L'applicazione dell'Omeopatia in Medicina Veterinaria:
I rimedi omeopatici sono stati oggetto di ricerca ed inseriti nella Materia medica omeopatica sulla base di sperimentazioni sull'uomo sano.
Hanno comunque trovato applicazione pratica anche in medicina veterinaria: fin dal 1883 un veterinario tedesco, Guillaume Lux, curava diverse patologie di cui soffrivano alcuni cavalli.
Da allora l'omeopatia in campo veterinario ha continuato a svilupparsi e anche se non è possibile un "colloquio" nella stessa lingua, con una buona dose di sensibilità ed attenzione ai segni che i nostri compagni di viaggio sono in grado di comunicarci, è possibile attuare con successo le cure omeopatiche, per risolvere anche stati morbosi che possono risultare difficilmente trattabili con farmaci aggressivi.
Senza dimenticare che l'omeopatia ha un suo ruolo importante in medicina preventiva, sia che si tratti di umana, sia di veterinaria.

Esempi per l' uso di rimedi omeopatici in medicina veterinaria.
Un esempio molto utile di utilizzo dell'omeopatia in campo veterinario è rappresentato dalla terapia pre e post-operatoria.
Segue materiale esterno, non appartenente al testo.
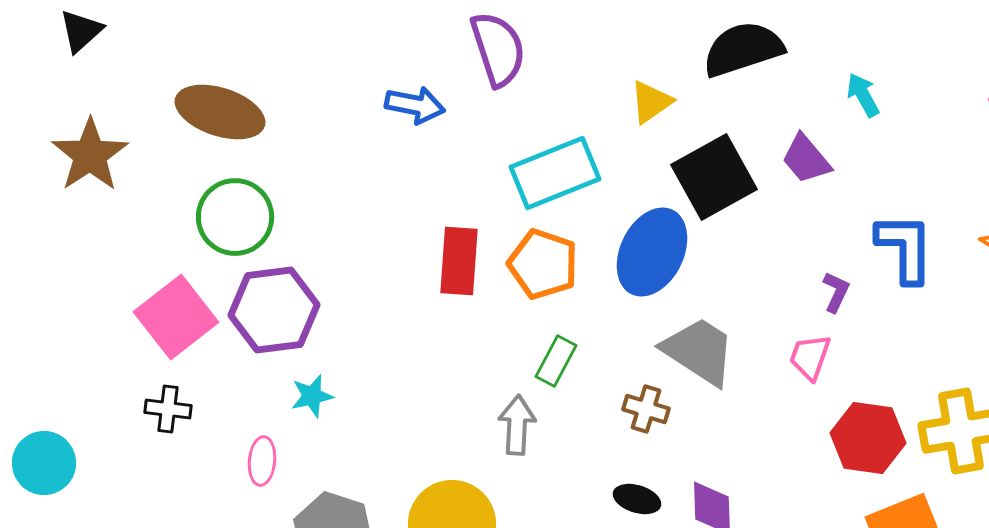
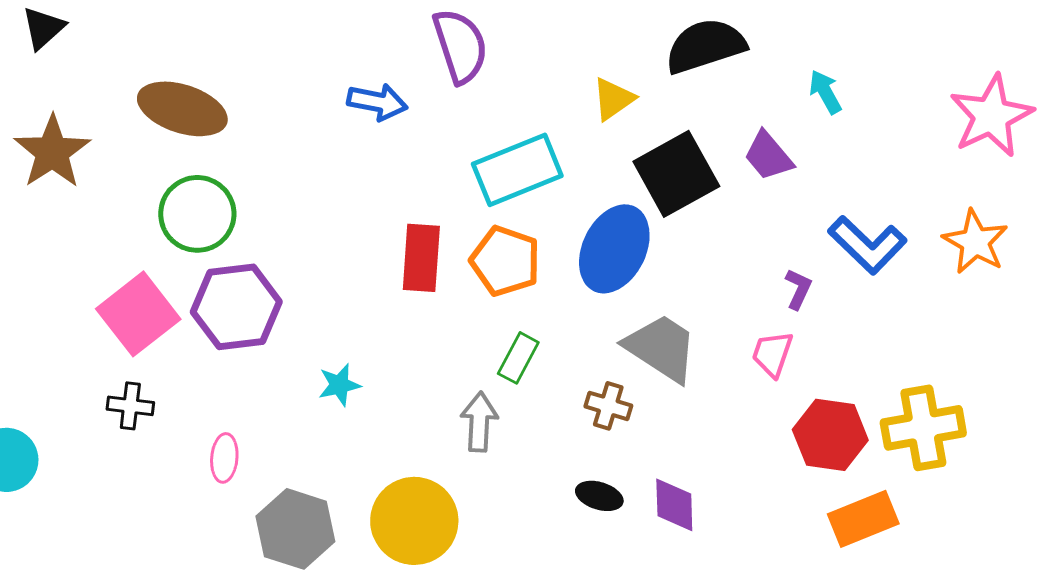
blue L-shape: (905, 248) -> (867, 245), turned 134
cyan star: (312, 396) -> (339, 385), moved

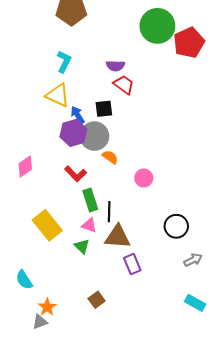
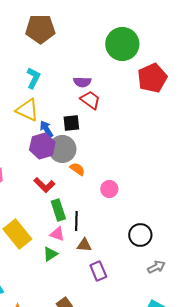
red pentagon: (189, 43) -> (152, 78), moved
brown triangle: (118, 237) -> (84, 245), size x0.6
green triangle: (82, 246) -> (50, 254), turned 42

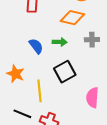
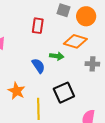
green arrow: (60, 42) -> (57, 56), moved

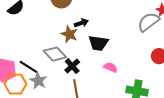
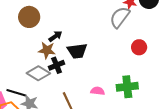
black cross: (72, 66) -> (57, 65), moved, turned 35
pink semicircle: (110, 67) -> (98, 91), moved

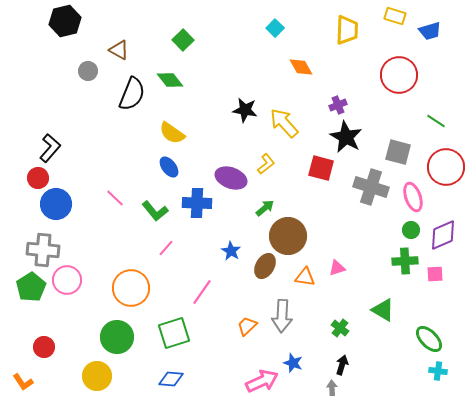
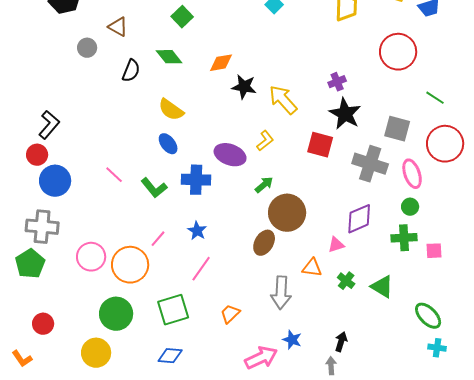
orange diamond: (301, 67) -> (221, 63), moved, turned -70
black semicircle: (132, 94) -> (131, 71), size x0.7
purple diamond: (443, 235) -> (359, 219), moved
pink line: (166, 248) -> (158, 239), moved
blue star: (231, 251) -> (197, 231), moved
orange triangle: (305, 277) -> (312, 268), moved
pink circle: (67, 280) -> (91, 257), moved
orange trapezoid: (247, 326) -> (230, 314), moved
green cross: (340, 328) -> (346, 281), moved

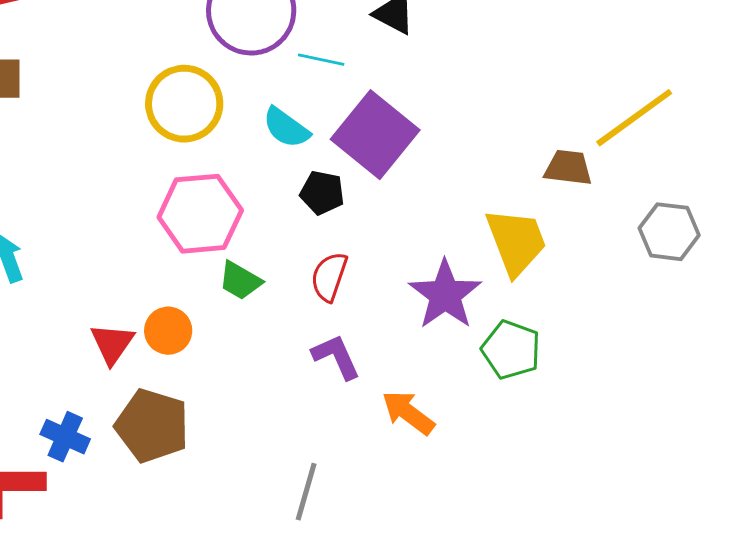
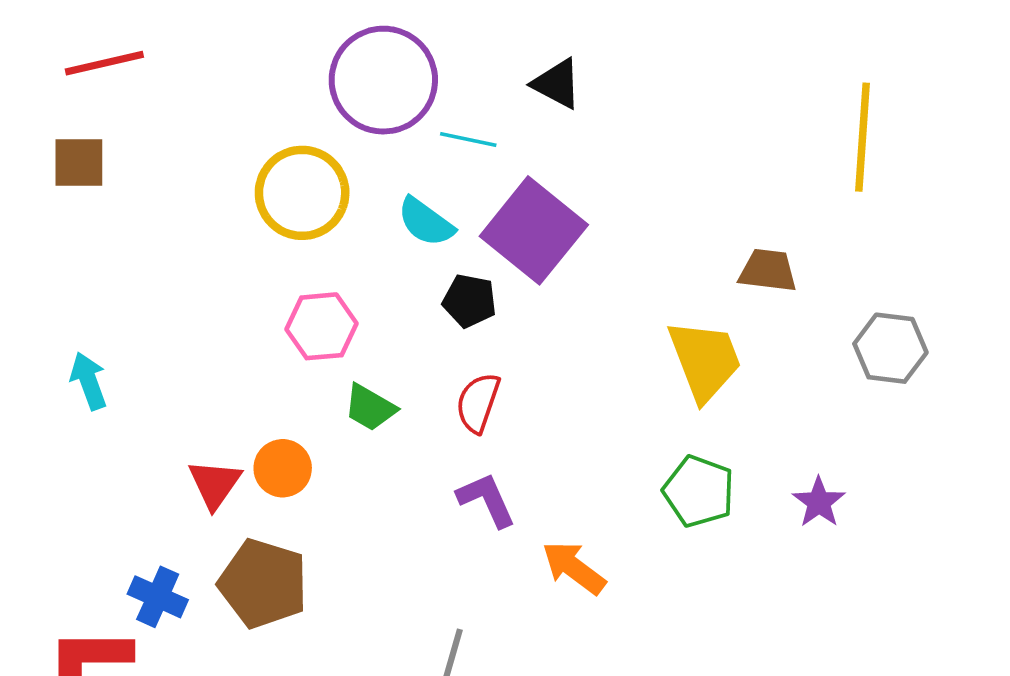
yellow line: (634, 118) -> (863, 137), moved, turned -50
pink hexagon: (200, 214) -> (321, 326), size x0.7
purple star: (445, 295) -> (819, 502), moved, size x0.6

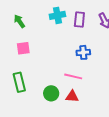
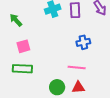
green rectangle: (19, 82) -> (22, 69), moved, turned -66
E' di notevole aiuto sia per la sfera psicologica, sia per l'ottenimento di un decorso post-operatorio più rapido, meno doloroso e meno spaventoso. E' dimostrata inoltre una più rapida ripresa delle peristalsi, la riduzione del rischio di emorragie, e la diminuzione del rischio di complicanze circolatorie ed infettive a seconda del rimedio indicato. I rimedi omeopatici sono privi di effetti collaterali spiacevoli e di qualsiasi controindicazione. Ecco qui di seguito alcuni suggerimenti.

Casi di terapia pre-operatoria.
Il rimedio PHOSPHORUS, dall'azione antiemorragica, può essere somministrato in due dosi alla 200 CH: una il giorno prima e una la mattina dell'intervento. E' indicato nella tipologia di soggetti magri "fosforici", ipersensibili, irritabili.
Il rimedio ARNICA MONTANA ha una specifica azione nel caso di choc traumatici e delle emorragie (azione sui capillari sanguigni). E' indicata in soggetti particolarmente nervosi ed ansiosi. Può essere somministrata in due dosi alla 200 CH: una il giorno prima e una la mattina dell'intervento.
Il rimedio GELSEMIUM SEMPERVIRENS è utile nei soggetti emotivi, paurosi e nervosi, con tremolio generalizzato di fronte a qualsiasi avvenimento o fatto che li coinvolga psichicamente. La somministrazione consigliata in questi casi è alla 200 CH una dose al giorno nei tre giorni che precedono, mentre la mattina dell'intervento: una dose alla MCH.

Casi di terapia post-operatoria.
Il rimedio ARNICA MONTANA, riduce come già visto i rischi di emorragie; in più accelera il processo di riassorbimento delle ecchimosi e degli edemi post-operatori. La prescrizione indicata è alla 5 CH ogni ora. (Le dosi consigliate per questi rimedi sono: 2-3 granuli o 2 gocce per piccoli animali; 5-6 granuli o 3-4 gocce per le taglie medie; 10-12 granuli o 7-8 gocce per grandi animali).
Il rimedio PYROGENIUM, somministrabile in alternanza anche col precedente, nel caso di interventi settici o che rischiano di diventarlo. La prescrizione sarà alla 5 CH, una o due dosi al giorno per una decina di giorni.